[[ DATASET RECORDS, beginning ]]

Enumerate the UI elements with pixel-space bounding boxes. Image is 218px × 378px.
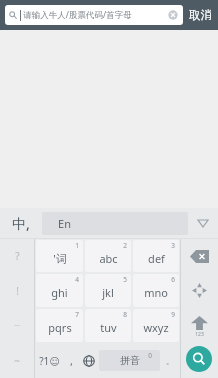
staticText: 1 [75,241,79,250]
staticText: 取消 [189,8,212,22]
button[interactable]: Backspace [181,239,218,273]
staticText: def [148,251,165,266]
staticText: En [58,216,71,231]
staticText: , [70,353,73,368]
button[interactable]: 1 [36,240,83,272]
staticText: 2 [123,241,127,250]
button[interactable]: ?1☺ [35,343,64,378]
staticText: 。 [166,356,174,366]
staticText: ··· [14,321,20,331]
staticText: 8 [123,310,127,319]
button[interactable]: 请输入牛人/股票代码/首字母 [5,5,183,25]
button[interactable]: En [42,212,188,235]
button[interactable]: 6 [133,274,179,307]
button[interactable]: Hide keyboard [188,208,218,238]
button[interactable]: ! [0,273,34,308]
button[interactable]: 5 [85,274,131,307]
button[interactable]: ? [0,239,34,273]
button[interactable]: Shift to 123 [181,308,218,378]
staticText: 4 [75,275,79,284]
staticText: 3 [171,241,175,250]
button[interactable]: Switch input language [79,343,99,378]
staticText: 7 [75,310,79,319]
staticText: wxyz [143,320,169,335]
staticText: pqrs [48,320,72,335]
staticText: '词 [53,251,67,266]
staticText: 0 [148,351,152,360]
staticText: 9 [171,310,175,319]
button[interactable]: Move cursor [181,273,218,308]
button[interactable]: 9 [133,309,179,342]
button[interactable]: 7 [36,309,83,342]
staticText: 123 [195,331,204,338]
staticText: 中, [12,214,30,233]
staticText: jkl [102,285,114,300]
staticText: ! [16,284,19,298]
staticText: abc [99,251,118,266]
staticText: 请输入牛人/股票代码/首字母 [23,9,132,21]
button[interactable]: 中, [0,208,42,238]
staticText: ?1☺ [39,354,60,368]
staticText: ~ [14,354,20,368]
button[interactable]: 8 [85,309,131,342]
button[interactable]: Clear text [167,9,179,21]
staticText: ghi [51,285,68,300]
staticText: tuv [100,320,117,335]
staticText: ? [15,249,20,263]
staticText: 6 [171,275,175,284]
button[interactable]: 3 [133,240,179,272]
staticText: 拼音 [120,354,140,367]
button[interactable]: Search [186,346,212,372]
button[interactable]: , [64,343,79,378]
staticText: mno [144,285,168,300]
button[interactable]: 4 [36,274,83,307]
staticText: 5 [123,275,127,284]
button[interactable]: 拼音 [99,350,160,371]
button[interactable]: 2 [85,240,131,272]
button[interactable]: 取消 [189,8,212,22]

[[ DATASET RECORDS, end ]]

Search the data for "股票代码". Copy every line that has it.

* _WRITTEN SOLUTION_
button[interactable]: 请输入牛人/股票代码/首字母 [5,5,183,25]
staticText: 请输入牛人/股票代码/首字母 [23,9,132,21]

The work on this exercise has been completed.